Table 8. Enriched sequence motifs in At sugar transporters

Application of established thresholds to human datasets

Next, we tested these thresholds on four Hs datasets. In comparison to the three model organisms, these datasets are likely much less complete. We used the three tools to align the Hs transporters using a set of transporters from At and Sc and to align Ec transporters using Hs transporters. The results are in line with the comparisons of the three model organisms. When using BLAST and HMMER, only a small fraction was annotated at strict thresholds but more were classified at more permissive thresholds. Using HMMER, about 50% of the transporters remain not annotated even at the loosest threshold of 1e-4 whereas using BLAST many more were annotated but with a very low prediction accuracy. The reason is that the Hs phosphate and metal transporters were not annotated using the At and Sc sets and even did not help in annotating the Ec transporters. However, sugar and amino acid transporters were mostly correctly annotated. Most annotations of Hs transporters were based on matching (Hs, Sc) pairs. In motif searches, two thirds of the Hs transporters were annotated at the threshold of 1e-16 but none were annotated at the strictest threshold of 1e-20, see Table 9. The complete results of matching (Hs, At) and (Ec, Hs) are listed in Additional file 2: Table S4.
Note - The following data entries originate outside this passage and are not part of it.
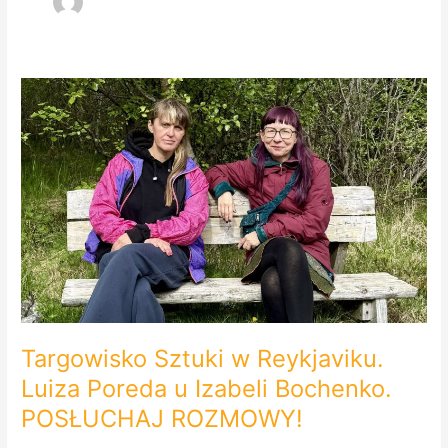
Targowisko
Sztuki
w
Reykjaviku.
Luiza
Poreda
u
Izabeli
Bochenko.
POSŁUCHAJ
ROZMOWY!
Targowisko Sztuki w Reykjaviku.
Luiza Poreda u Izabeli Bochenko.
POSŁUCHAJ ROZMOWY!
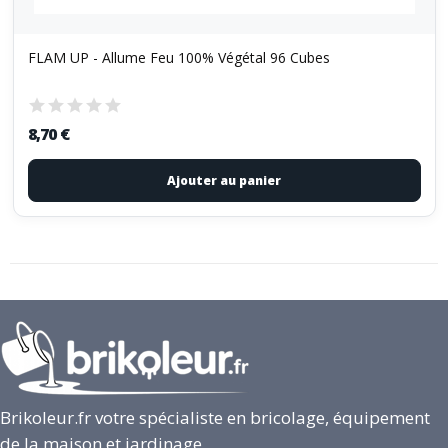
FLAM UP - Allume Feu 100% Végétal 96 Cubes
8,70 €
Ajouter au panier
Brikoleur.fr votre spécialiste en bricolage, équipement
de la maison et jardinage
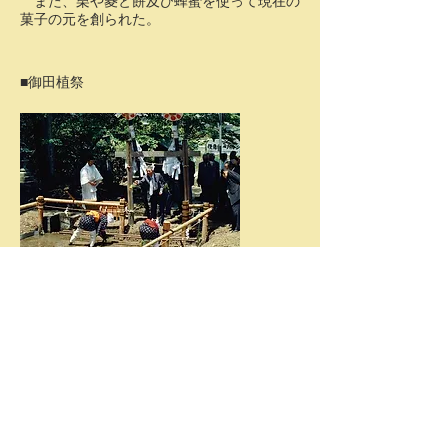
また、栗や菱と餅及び蜂蜜を使って現在の
菓子の元を創られた。
■御田植祭
■餈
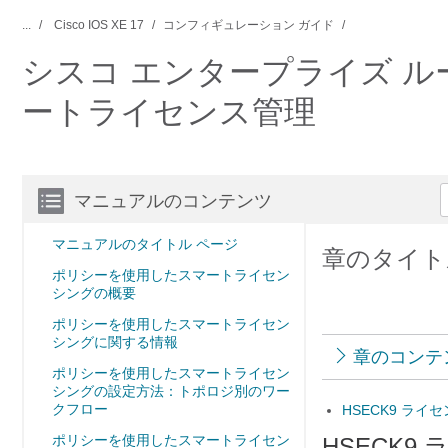
...
Cisco IOS XE 17
コンフィギュレーション ガイド
シスコ エンタープライズ 
ートライセンス管理
マニュアルのコンテンツ
マニュアルのタイトル ページ
章のタイト
ポリシーを使用したスマートライセン
シングの概要
ポリシーを使用したスマートライセン
シングに関する情報
章のコンテ
ポリシーを使用したスマートライセン
シングの設定方法：トポロジ別のワー
クフロー
HSECK9 ライ
ポリシーを使用したスマートライセン
HSECK9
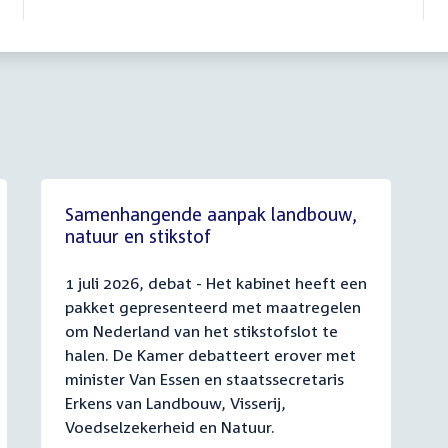
Samenhangende aanpak landbouw,
natuur en stikstof
1 juli 2026, debat - Het kabinet heeft een
pakket gepresenteerd met maatregelen
om Nederland van het stikstofslot te
halen. De Kamer debatteert erover met
minister Van Essen en staatssecretaris
Erkens van Landbouw, Visserij,
Voedselzekerheid en Natuur.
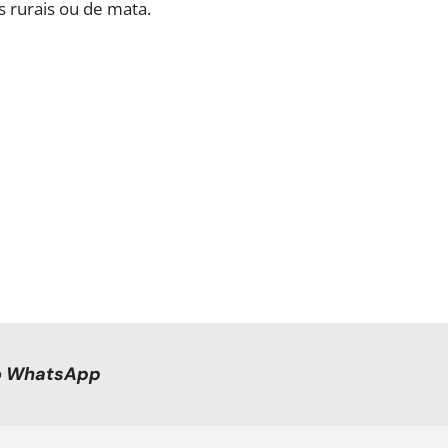
s rurais ou de mata.
no WhatsApp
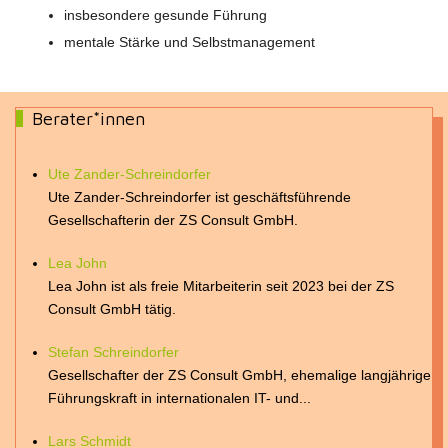
insbesondere gesunde Führung
mentale Stärke und Selbstmanagement
Berater*innen
Ute Zander-Schreindorfer
Ute Zander-Schreindorfer ist geschäftsführende
Gesellschafterin der ZS Consult GmbH.
Lea John
Lea John ist als freie Mitarbeiterin seit 2023 bei der ZS
Consult GmbH tätig.
Stefan Schreindorfer
Gesellschafter der ZS Consult GmbH, ehemalige langjährige
Führungskraft in internationalen IT- und...
Lars Schmidt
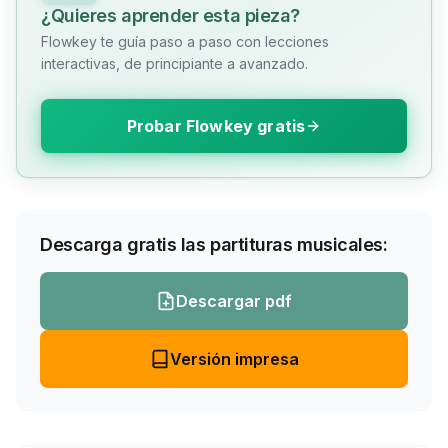
¿Quieres aprender esta pieza?
Flowkey te guía paso a paso con lecciones
interactivas, de principiante a avanzado.
Probar Flowkey gratis
Descarga gratis las partituras musicales:
Descargar pdf
Versión impresa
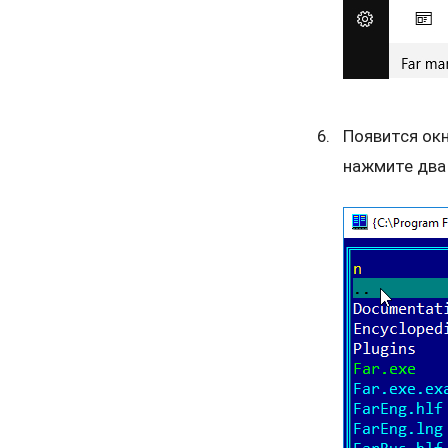
Появится окн
нажмите два 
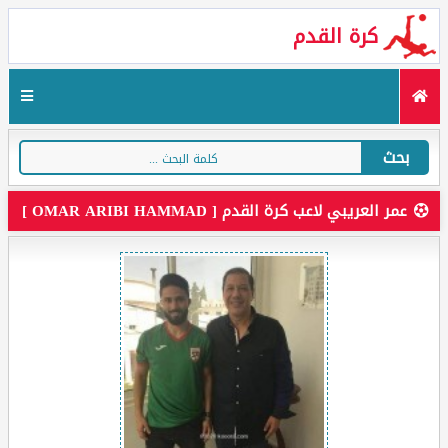
كرة القدم
بحث
عمر العريبي لاعب كرة القدم [ OMAR ARIBI HAMMAD ]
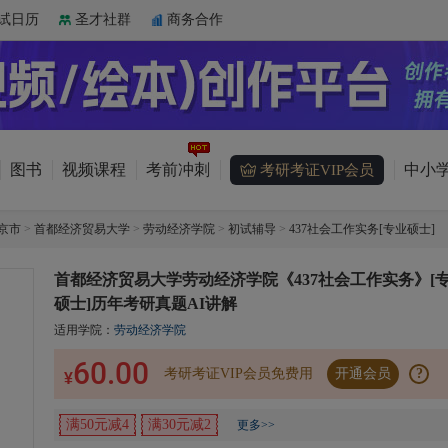
试日历
圣才社群
商务合作
图书
视频课程
考前冲刺
中小学
考研考证VIP会员
京市
>
首都经济贸易大学
>
劳动经济学院
>
初试辅导
>
437社会工作实务[专业硕士]
首都经济贸易大学劳动经济学院《437社会工作实务》[
硕士]历年考研真题AI讲解
适用学院：
劳动经济学院
60.00
考研考证VIP会员免费用
开通会员
?
¥
满50元减4
满30元减2
更多>>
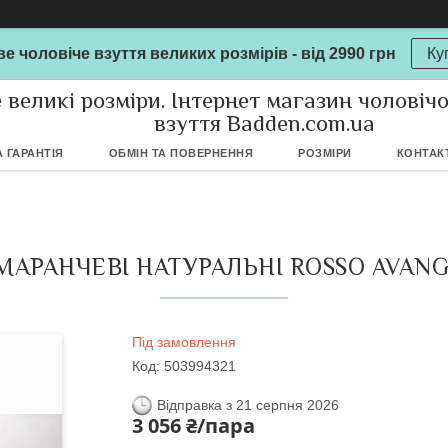
е чоловіче взуття великих розмірів - від 2990 грн
Ку
 великі розміри. Інтернет магазин чоловіч
взуття Badden.com.ua
 ГАРАНТІЯ
ОБМІН ТА ПОВЕРНЕННЯ
РОЗМІРИ
КОНТАК
АРАНЧЕВІ НАТУРАЛЬНІ ROSSO AVANG
Під замовлення
Код:
503994321
Відправка з 21 серпня 2026
3 056 ₴/пара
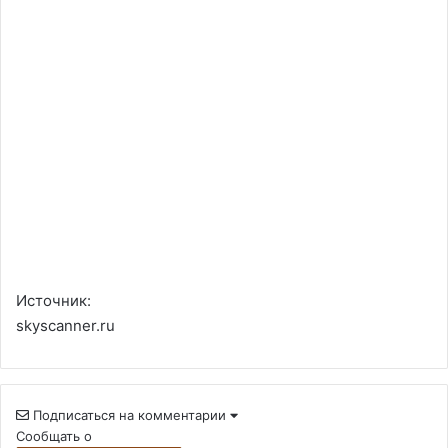
Источник:
skyscanner.ru
Подписаться на комментарии
Сообщать о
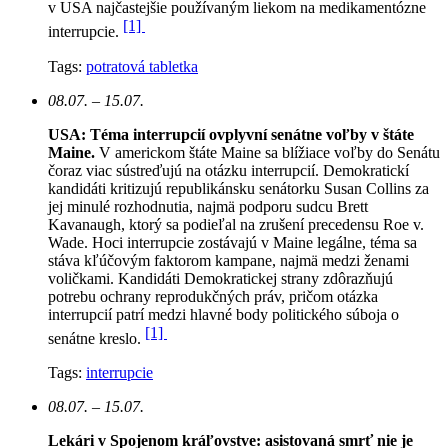
v USA najčastejšie používaným liekom na medikamentózne
[1]
interrupcie.
Tags:
potratová tabletka
08.07. – 15.07.
USA: Téma interrupcií ovplyvní senátne voľby v štáte
Maine.
V americkom štáte Maine sa blížiace voľby do Senátu
čoraz viac sústreďujú na otázku interrupcií. Demokratickí
kandidáti kritizujú republikánsku senátorku Susan Collins za
jej minulé rozhodnutia, najmä podporu sudcu Brett
Kavanaugh, ktorý sa podieľal na zrušení precedensu Roe v.
Wade. Hoci interrupcie zostávajú v Maine legálne, téma sa
stáva kľúčovým faktorom kampane, najmä medzi ženami
voličkami. Kandidáti Demokratickej strany zdôrazňujú
potrebu ochrany reprodukčných práv, pričom otázka
interrupcií patrí medzi hlavné body politického súboja o
[1]
senátne kreslo.
Tags:
interrupcie
08.07. – 15.07.
Lekári v Spojenom kráľovstve: asistovaná smrť nie je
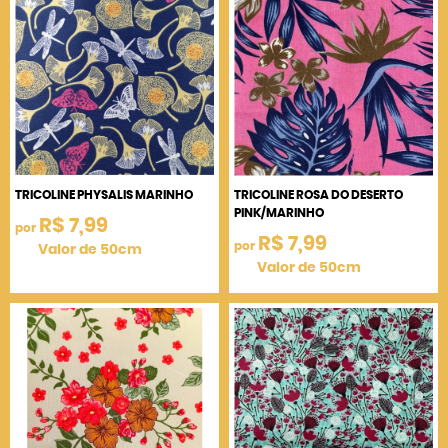
TRICOLINE PHYSALIS MARINHO
TRICOLINE ROSA DO DESERTO
PINK/MARINHO
R$ 7,99
por
R$ 7,99
por
Valor de 50cm
Valor de 50cm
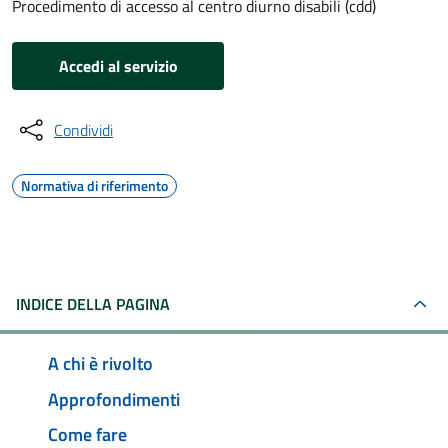
Procedimento di accesso al centro diurno disabili (cdd)
Accedi al servizio
Condividi
Normativa di riferimento
INDICE DELLA PAGINA
A chi è rivolto
Approfondimenti
Come fare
Table 9. Results of the three tools matching Hs and Sc sequences

Additional file 2: Table S4. Complete annotation results of the pairs (Hs, At) and (Ec, Hs).

Format: XLSX Size: 12KB Download fileOpen Data

Additionally, we studied the pairwise global similarity of all organism pairs using the program ggsearch from the FASTA program suite. The results were generally similar to BLAST and HMMER results with a slightly lower accuracy at the loose thresholds and even lower accuracy at the stricter thresholds. Results are listed in Additional file 3: Tables S5-S6.

Additional file 3: Tables S5–S6. Results of FASTA global searches.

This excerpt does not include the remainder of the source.